■ Exercise goal: Look through the lines below and copy each one that includes "dati".

[Saved data entries]

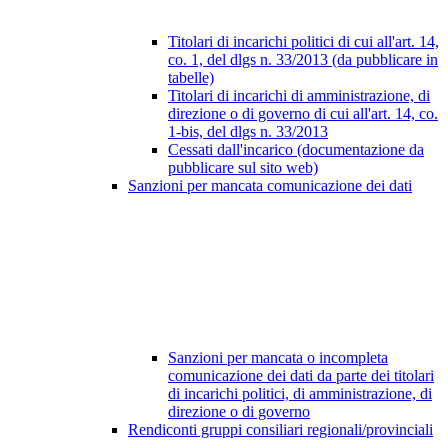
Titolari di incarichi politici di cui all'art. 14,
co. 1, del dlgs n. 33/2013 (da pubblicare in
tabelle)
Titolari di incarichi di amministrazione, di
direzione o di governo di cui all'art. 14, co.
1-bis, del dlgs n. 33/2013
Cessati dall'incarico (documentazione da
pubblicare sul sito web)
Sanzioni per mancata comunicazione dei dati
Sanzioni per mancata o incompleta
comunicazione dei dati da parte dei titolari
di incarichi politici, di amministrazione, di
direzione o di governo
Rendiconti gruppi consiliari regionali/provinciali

* * *

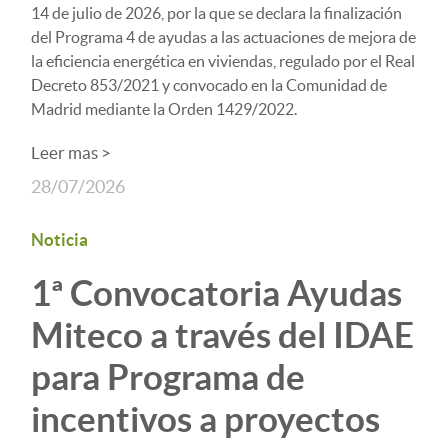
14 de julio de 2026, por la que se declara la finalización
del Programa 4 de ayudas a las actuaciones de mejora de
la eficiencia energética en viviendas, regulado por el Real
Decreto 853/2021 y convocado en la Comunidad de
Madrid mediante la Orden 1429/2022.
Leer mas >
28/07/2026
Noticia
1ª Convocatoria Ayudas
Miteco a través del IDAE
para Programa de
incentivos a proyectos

■ Result of this exercise:
Sanzioni per mancata comunicazione dei dati
comunicazione dei dati da parte dei titolari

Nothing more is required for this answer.